Néanmoins, il convient d’ajouter que sur les 8 contributions, 4 vont être prolongées par des discussions : celles concernant la conférencière, la franc-maçonne et la journaliste sans oublier la conférence portant sur « Les femmes et le droit du travail ».
C’est d’ailleurs à l’occasion de 2 discussions (concernant « Maria Deraismes, la franc-maçonne » et « Maria Deraismes, la journaliste » qu’est évoquée la question des sources. Marc Blondel (en tant que président de la Fédération Nationale de la Libre Pensée), Jean-François Dupaquier (en tant que journaliste et écrivain libre-penseur) et Michèle Singer (en tant que secrétaire de l’Association Laïque des Amis de Maria Deraismes et libre-penseuse) tentent de répondre à cette épineuse question. Marc Blondel confirme qu’il n’existe pas de biographie sur Maria Deraismes au Grand Orient de France (GODF) et au Droit Humain (DH), ni même à la Fédération Nationale de la Libre Pensée. Jean-François Dupaquier, quant à lui, ajoute que la sœur de Maria Deraismes, Anne Feresse-Deraismes, a vraisemblablement fait le tri au moment de son décès. En effet, les papiers personnels de Maria Deraismes tiennent seulement dans 2 cartons d’archives, représentant à l’évidence une sélection d’après-décès : aucune correspondance ne subsiste !!! Seule, tout au plus, l’exploration des archives notariales permettrait de comprendre dans quel état se trouvait la maison de Pontoise, au moment de l’acquisition, en 1850. De plus, la journaliste Maria Deraismes a jeté au fur et à mesure les archives qu’elle utilisait pour écrire ses articles. Bref, les biographes de Maria Deraismes se trouvent dans une situation de quasi-vide documentaire. Michèle Singer enfonce le clou en précisant que Maria Deraismes était avant tout « une femme de terrain, qui répugnait à se mettre en scène sauf absolue nécessité » (p. 107). Bref, Maria Deraismes était une femme simple et extrêmement discrête.

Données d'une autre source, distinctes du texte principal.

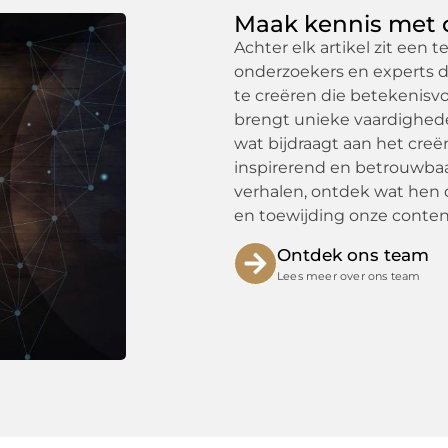
Maak kennis met 
Achter elk artikel zit een 
onderzoekers en experts 
te creëren die betekenisvo
brengt unieke vaardighed
wat bijdraagt aan het creër
inspirerend en betrouwba
verhalen, ontdek wat hen d
en toewijding onze content
Ontdek ons team
Lees meer over ons team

De plus, quand nous regardons la bibliographie de cet ouvrage, nous constatons soit des livres récents sur Maria Deraismes composés essentiellement de notices biographiques, de monographies (parlant indirectement de Maria Deraismes) ou de recueils d’articles de la journaliste ou de la conférencière, soit des textes originaux de Maria Deraismes ou des archives (essentiellement des journaux dans lesquels Maria Deraismes a écrit).

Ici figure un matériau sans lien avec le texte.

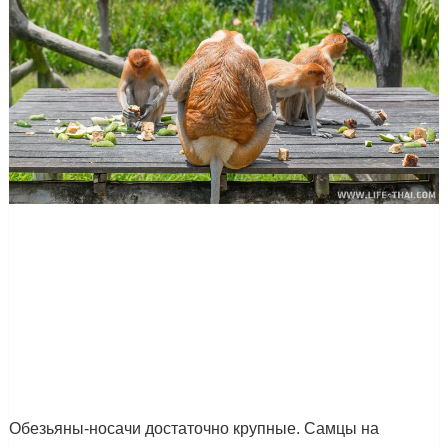
Обезьяны-носачи достаточно крупные. Самцы на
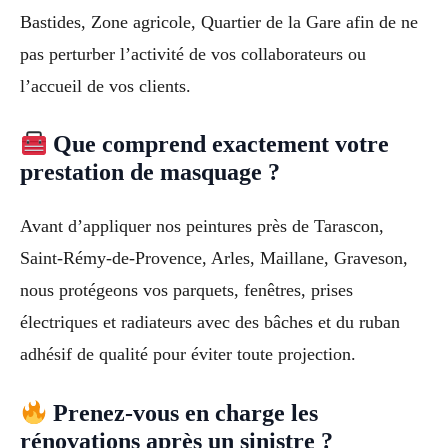
Bastides, Zone agricole, Quartier de la Gare afin de ne
pas perturber l’activité de vos collaborateurs ou
l’accueil de vos clients.
Que comprend exactement votre
prestation de masquage ?
Avant d’appliquer nos peintures près de Tarascon,
Saint-Rémy-de-Provence, Arles, Maillane, Graveson,
nous protégeons vos parquets, fenêtres, prises
électriques et radiateurs avec des bâches et du ruban
adhésif de qualité pour éviter toute projection.
Prenez-vous en charge les
rénovations après un sinistre ?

Après la conclusion du colloque faite par l’ancien secrétaire général de Force ouvrière Marc Blondel, l’ouvrage se termine par deux annexes fortement intéressantes : l’annexe 1 est intitulée : « Maria Deraismes dans les colonnes du (journal) Républicain de Seine-et-Oise ». Cette dernière est composée de 15 articles de Maria Deraismes écrits entre avril et juin 1884 et du discours du 14 juillet 1882. L’annexe 2, quant à elle, est la chronique nécrologique (anticipée) du journaliste Victor Nadal, datée du 7 janvier 1894, soit un mois avant la mort de Maria Deraismes, le 6 février 1894, à ans.

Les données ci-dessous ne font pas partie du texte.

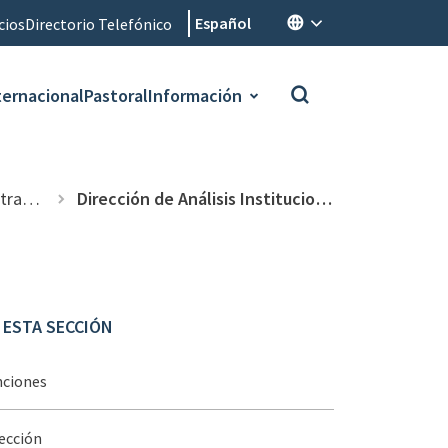
Español
cios
Directorio Telefónico
ternacional
Pastoral
Información
lidad
Dirección de Análisis Institucional
 ESTA SECCIÓN
nciones
ección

Maria Deraismes : une femme injustement méconnue

En conclusion, cet ouvrage a l’énorme mérite d’exister car il n’existe pas à ce jour de biographie publiée sur Maria Deraismes. Malheureusement, cet ouvrage souffre du fait qu’il soit la publication d’actes de colloque car il découpe la vie de Maria Deraismes en catégories (la conférencière, la libre-penseuse, etc…) et restitue difficilement la densité de l’existence de Maria Deraismes. En revanche, les 2 notices biographiques (celle d’Yves-Hivert Messica ou bien celle – bien plus complète – de Renée Lauron ou Robert Larmet) y arrivent bien plus facilement. Néanmoins, nous apprenons au cours de la discussion sur « Maria Deraismes, la journaliste » (p. 105) que l’historienne Andrée Prat prépare une biographie (définitive ?) sur Maria Deraismes.